DC: One of the hallmarks of human behavior is that we tend to project the present moment into the future indefinitely.

This is fundamentally different than markets, which tend to be forward looking and anticipatory. So, just like we saw in the Great Recession, many people assume that the pain of the present moment is never going to go away, that the world of work will always look like it does now, and are baffled by the recent uptick in the market.

Our psychology tends to calcify the current moment whereas markets tend to be mean-reverting in the medium term. That’s the same today as it was in the Great Recession. 

But there is something different about this crisis and it’s that people are scared for their health as well as their wealth. Therein lies a unique opportunity and challenge for advisers.

The challenge is that there’s a bit of stress contagion. Even though markets are no longer down that dramatically, there is a spillover effect because the health anxiety tends to generalize to all facets of life.

The opportunity is for advisers to become life advisers more broadly, offering solutions, referrals, and providing value in new and far-reaching ways.
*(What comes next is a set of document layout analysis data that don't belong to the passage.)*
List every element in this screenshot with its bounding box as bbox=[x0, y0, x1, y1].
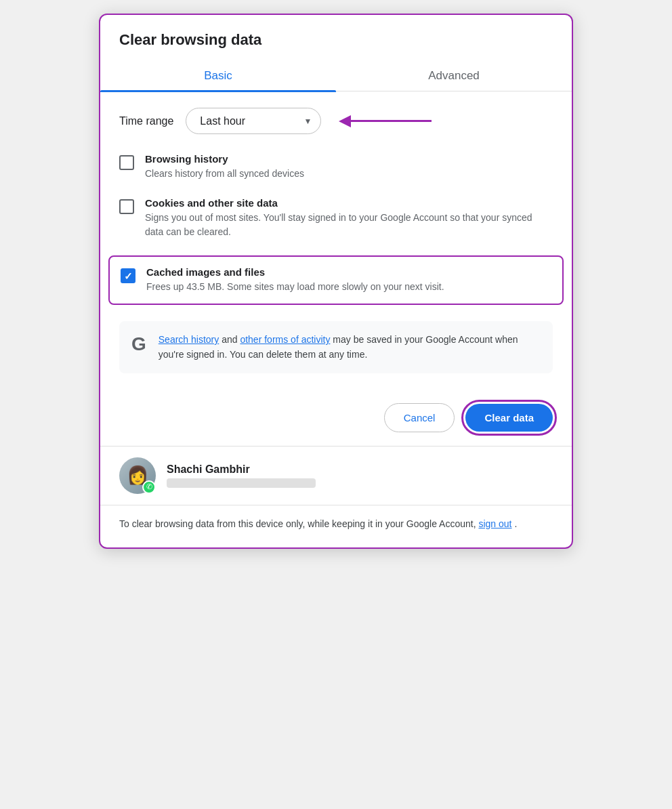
google-g-logo: G bbox=[131, 333, 146, 355]
dialog-title: Clear browsing data bbox=[100, 15, 572, 60]
time-range-row: Time range Last hour Last 24 hours Last … bbox=[119, 108, 553, 134]
checkbox-cookies[interactable] bbox=[119, 199, 134, 214]
time-range-select-wrap: Last hour Last 24 hours Last 7 days Last… bbox=[186, 108, 321, 134]
cancel-button[interactable]: Cancel bbox=[384, 403, 455, 432]
checkbox-row-browsing-history: Browsing history Clears history from all… bbox=[119, 153, 553, 181]
checkbox-wrap-browsing-history bbox=[119, 155, 134, 170]
checkbox-desc-cookies: Signs you out of most sites. You'll stay… bbox=[145, 211, 553, 239]
checkbox-row-cookies: Cookies and other site data Signs you ou… bbox=[119, 197, 553, 239]
arrow-line bbox=[350, 120, 432, 122]
sign-out-link[interactable]: sign out bbox=[478, 518, 511, 529]
checkbox-wrap-cookies bbox=[119, 199, 134, 214]
time-range-label: Time range bbox=[119, 115, 173, 127]
clear-browsing-data-dialog: Clear browsing data Basic Advanced Time … bbox=[99, 14, 573, 549]
whatsapp-badge: ✆ bbox=[142, 480, 156, 494]
tab-advanced[interactable]: Advanced bbox=[336, 60, 572, 91]
time-range-select[interactable]: Last hour Last 24 hours Last 7 days Last… bbox=[186, 108, 321, 134]
avatar-wrap: 👩 ✆ bbox=[119, 457, 156, 494]
google-account-info-box: G Search history and other forms of acti… bbox=[119, 321, 553, 373]
checkbox-desc-cached: Frees up 43.5 MB. Some sites may load mo… bbox=[146, 280, 444, 294]
footer-note: To clear browsing data from this device … bbox=[100, 505, 572, 547]
other-forms-link[interactable]: other forms of activity bbox=[240, 334, 330, 345]
cached-highlight-box: Cached images and files Frees up 43.5 MB… bbox=[108, 255, 564, 305]
clear-data-button[interactable]: Clear data bbox=[465, 404, 553, 432]
checkbox-title-browsing-history: Browsing history bbox=[145, 153, 304, 165]
checkbox-content-cached: Cached images and files Frees up 43.5 MB… bbox=[146, 266, 444, 294]
arrow-annotation bbox=[339, 115, 432, 127]
footer-text-after: . bbox=[514, 518, 517, 529]
arrow-head-icon bbox=[339, 115, 351, 127]
checkbox-content-cookies: Cookies and other site data Signs you ou… bbox=[145, 197, 553, 239]
user-email-blurred bbox=[167, 478, 316, 488]
checkbox-title-cached: Cached images and files bbox=[146, 266, 444, 278]
user-name: Shachi Gambhir bbox=[167, 463, 316, 476]
checkbox-desc-browsing-history: Clears history from all synced devices bbox=[145, 167, 304, 181]
info-text-and: and bbox=[222, 334, 240, 345]
checkbox-wrap-cached bbox=[121, 268, 135, 283]
checkbox-content-browsing-history: Browsing history Clears history from all… bbox=[145, 153, 304, 181]
user-info: Shachi Gambhir bbox=[167, 463, 316, 488]
whatsapp-icon: ✆ bbox=[146, 482, 152, 491]
search-history-link[interactable]: Search history bbox=[159, 334, 219, 345]
checkbox-cached[interactable] bbox=[121, 268, 135, 283]
user-row: 👩 ✆ Shachi Gambhir bbox=[100, 446, 572, 505]
info-box-text: Search history and other forms of activi… bbox=[159, 332, 541, 362]
dialog-content: Time range Last hour Last 24 hours Last … bbox=[100, 91, 572, 373]
tabs-container: Basic Advanced bbox=[100, 60, 572, 91]
tab-basic[interactable]: Basic bbox=[100, 60, 336, 91]
dialog-actions: Cancel Clear data bbox=[100, 392, 572, 446]
checkbox-browsing-history[interactable] bbox=[119, 155, 134, 170]
checkbox-title-cookies: Cookies and other site data bbox=[145, 197, 553, 209]
footer-text-before: To clear browsing data from this device … bbox=[119, 518, 478, 529]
Advisers who take this opportunity to help ease their clients fears, provide them with good information, and help them search for solutions broadly will be remembered and appreciated for years to come. 

JB: What can advisers do to help their clients avoid a full-blown panic?
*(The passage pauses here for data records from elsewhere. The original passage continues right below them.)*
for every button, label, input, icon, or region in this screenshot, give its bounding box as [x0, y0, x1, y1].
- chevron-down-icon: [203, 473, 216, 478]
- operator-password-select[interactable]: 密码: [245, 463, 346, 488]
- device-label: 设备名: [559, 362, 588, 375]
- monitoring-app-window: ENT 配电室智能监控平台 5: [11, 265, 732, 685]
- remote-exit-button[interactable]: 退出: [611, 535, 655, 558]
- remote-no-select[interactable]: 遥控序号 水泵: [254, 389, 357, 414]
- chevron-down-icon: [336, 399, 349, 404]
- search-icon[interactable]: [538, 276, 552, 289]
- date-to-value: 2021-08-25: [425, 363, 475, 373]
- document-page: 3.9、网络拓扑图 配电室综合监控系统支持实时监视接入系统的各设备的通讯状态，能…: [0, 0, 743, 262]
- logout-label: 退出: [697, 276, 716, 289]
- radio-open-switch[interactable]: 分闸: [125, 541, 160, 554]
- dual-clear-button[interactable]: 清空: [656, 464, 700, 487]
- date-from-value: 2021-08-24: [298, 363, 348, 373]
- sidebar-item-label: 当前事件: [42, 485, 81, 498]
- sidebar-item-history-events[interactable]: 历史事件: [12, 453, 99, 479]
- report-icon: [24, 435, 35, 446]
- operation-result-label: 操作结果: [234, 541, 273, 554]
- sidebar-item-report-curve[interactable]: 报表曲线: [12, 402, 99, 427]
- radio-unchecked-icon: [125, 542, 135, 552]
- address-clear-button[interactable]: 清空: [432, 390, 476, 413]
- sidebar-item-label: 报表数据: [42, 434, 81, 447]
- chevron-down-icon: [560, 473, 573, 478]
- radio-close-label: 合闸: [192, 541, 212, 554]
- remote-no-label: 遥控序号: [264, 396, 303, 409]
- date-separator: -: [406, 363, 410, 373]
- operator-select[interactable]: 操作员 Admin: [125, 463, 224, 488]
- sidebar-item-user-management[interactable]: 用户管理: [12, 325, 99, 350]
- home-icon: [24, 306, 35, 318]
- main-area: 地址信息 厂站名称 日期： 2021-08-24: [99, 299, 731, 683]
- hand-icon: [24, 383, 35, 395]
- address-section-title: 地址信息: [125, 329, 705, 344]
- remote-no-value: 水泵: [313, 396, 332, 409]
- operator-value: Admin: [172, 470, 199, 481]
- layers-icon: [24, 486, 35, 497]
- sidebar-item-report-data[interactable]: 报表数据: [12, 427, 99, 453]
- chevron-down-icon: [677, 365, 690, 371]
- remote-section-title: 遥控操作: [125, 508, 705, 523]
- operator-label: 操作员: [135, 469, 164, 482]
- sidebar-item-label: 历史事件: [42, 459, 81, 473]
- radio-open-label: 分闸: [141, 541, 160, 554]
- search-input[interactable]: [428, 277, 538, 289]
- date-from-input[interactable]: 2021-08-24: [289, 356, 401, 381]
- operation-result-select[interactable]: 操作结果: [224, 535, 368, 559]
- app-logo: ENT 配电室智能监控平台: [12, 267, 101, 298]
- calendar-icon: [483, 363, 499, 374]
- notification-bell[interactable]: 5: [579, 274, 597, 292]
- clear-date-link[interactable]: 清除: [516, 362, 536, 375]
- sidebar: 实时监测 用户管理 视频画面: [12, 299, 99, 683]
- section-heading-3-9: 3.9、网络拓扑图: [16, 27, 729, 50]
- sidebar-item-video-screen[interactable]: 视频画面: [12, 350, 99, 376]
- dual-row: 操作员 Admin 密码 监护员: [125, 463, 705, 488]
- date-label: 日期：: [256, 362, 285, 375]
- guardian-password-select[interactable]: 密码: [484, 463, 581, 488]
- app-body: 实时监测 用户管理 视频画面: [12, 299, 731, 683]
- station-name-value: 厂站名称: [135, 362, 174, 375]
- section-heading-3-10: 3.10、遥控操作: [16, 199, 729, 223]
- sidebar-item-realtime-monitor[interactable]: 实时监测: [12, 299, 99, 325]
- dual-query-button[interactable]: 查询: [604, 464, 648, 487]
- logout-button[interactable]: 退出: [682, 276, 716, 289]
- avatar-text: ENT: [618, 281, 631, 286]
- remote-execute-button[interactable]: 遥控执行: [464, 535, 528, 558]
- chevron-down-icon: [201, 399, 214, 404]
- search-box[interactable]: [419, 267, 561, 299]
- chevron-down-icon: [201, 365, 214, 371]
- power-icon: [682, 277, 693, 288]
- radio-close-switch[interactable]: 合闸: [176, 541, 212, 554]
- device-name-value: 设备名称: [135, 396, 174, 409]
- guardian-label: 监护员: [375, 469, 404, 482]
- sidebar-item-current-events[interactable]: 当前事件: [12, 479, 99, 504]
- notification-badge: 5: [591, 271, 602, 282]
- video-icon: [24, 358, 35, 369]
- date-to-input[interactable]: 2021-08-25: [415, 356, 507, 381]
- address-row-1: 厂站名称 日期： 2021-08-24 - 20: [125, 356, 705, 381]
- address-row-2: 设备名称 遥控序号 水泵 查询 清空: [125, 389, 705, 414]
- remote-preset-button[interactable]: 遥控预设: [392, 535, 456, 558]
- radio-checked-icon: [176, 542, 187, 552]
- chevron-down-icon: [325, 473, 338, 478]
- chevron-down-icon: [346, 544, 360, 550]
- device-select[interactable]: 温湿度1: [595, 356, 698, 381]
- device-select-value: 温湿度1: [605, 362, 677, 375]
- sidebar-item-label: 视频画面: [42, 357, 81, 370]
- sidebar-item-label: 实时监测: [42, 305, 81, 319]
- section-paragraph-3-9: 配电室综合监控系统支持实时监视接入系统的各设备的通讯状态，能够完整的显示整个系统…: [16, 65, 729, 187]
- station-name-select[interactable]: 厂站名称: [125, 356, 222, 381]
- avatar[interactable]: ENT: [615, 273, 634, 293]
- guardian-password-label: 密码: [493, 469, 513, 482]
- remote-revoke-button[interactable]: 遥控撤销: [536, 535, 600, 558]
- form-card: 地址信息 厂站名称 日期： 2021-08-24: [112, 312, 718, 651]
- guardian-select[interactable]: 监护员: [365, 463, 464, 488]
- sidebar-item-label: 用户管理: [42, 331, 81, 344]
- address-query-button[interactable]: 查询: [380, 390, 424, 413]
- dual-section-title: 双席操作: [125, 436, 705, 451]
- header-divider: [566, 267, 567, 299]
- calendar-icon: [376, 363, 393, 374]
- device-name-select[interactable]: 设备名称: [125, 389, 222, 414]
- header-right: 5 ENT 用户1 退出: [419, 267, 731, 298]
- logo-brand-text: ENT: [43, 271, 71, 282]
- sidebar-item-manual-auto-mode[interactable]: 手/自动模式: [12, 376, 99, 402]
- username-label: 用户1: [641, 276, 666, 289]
DC: Years back, Brinker Capital commissioned me to do some work around giving advice that sticks. Fully 40% of Americans now receive some sort of financial advice, but less than half of them take the advice that they are given. We found three primary factors that increased the likelihood of advice getting implemented: purpose, proof and process. 
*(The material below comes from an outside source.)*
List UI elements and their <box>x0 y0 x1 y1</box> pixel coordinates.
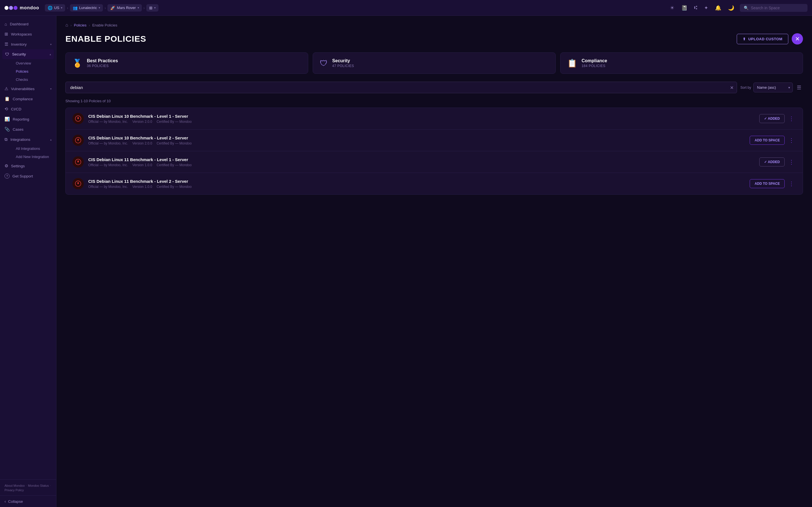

Purpose is re-centering the client on their goals and long-term objectives. One of the realities of a stress response is that it makes people myopic as the body marshals all its resources to the here-and-now, preparing us to throw a punch or run away.

A short-term focus may be fine for escaping physical danger, but a myopic approach to investing is deadly, and good advisers begin every conversation by aligning a client’s gaze with their goals. Simply put, clients need to be reminded of a yes that’s bigger than the no of fear. 

Proof is giving them actionable advice that’s steeped in evidence.

People who are panicked want to know that they are in the hands of an expert and so it becomes crucial that you are giving them advice backed by other experts in the field. It actually becomes a form of righteous peer pressure to show your sources and demonstrate that other smart people agree with you. Turns out that herding isn’t all bad.

Finally, process is about giving clients homework that helps them feel listened to and as though they are making forward progress.

Many advisers understandably encourage clients to just hang on at times like these, and while that is entirely sensible advice from a fundamental perspective, it’s hard to implement from a behavioral perspective.

I prefer offering replacement behaviors that help the client engage with the process, think tax loss harvesting, rebalancing, assigning reading material, or putting in crash bids for high quality shares that may have historically been too expensive. 

JB: When people are at home with extra time to focus on the news and their investment portfolios, what can they do to avoid falling into depression from all the negative information?

DC: The first key is to use news for what it is good for: preparation. News can inform up to a point, but it can also incapacitate and amp up anxiety.

The key is to inform yourself to a reasonable degree and then turn it off.

A second key is to become an informed consumer of media. My advice here is to evaluate sources, examine tone, consider motives and check the facts.

It’s worth remembering that while the media is an important part of keeping us safe and informed, they exist primarily to sell advertising and not to help you make great financial decisions. 

JB: How are you staying positive?

DC: I can’t think of a single time in my life when the people of the world were so singularly focused on a common objective.

The smartest people in the world are looking for a cure. The best people in the world are treating the sick, delivering packages and staffing grocery stores. Seeing this fills me with positivity.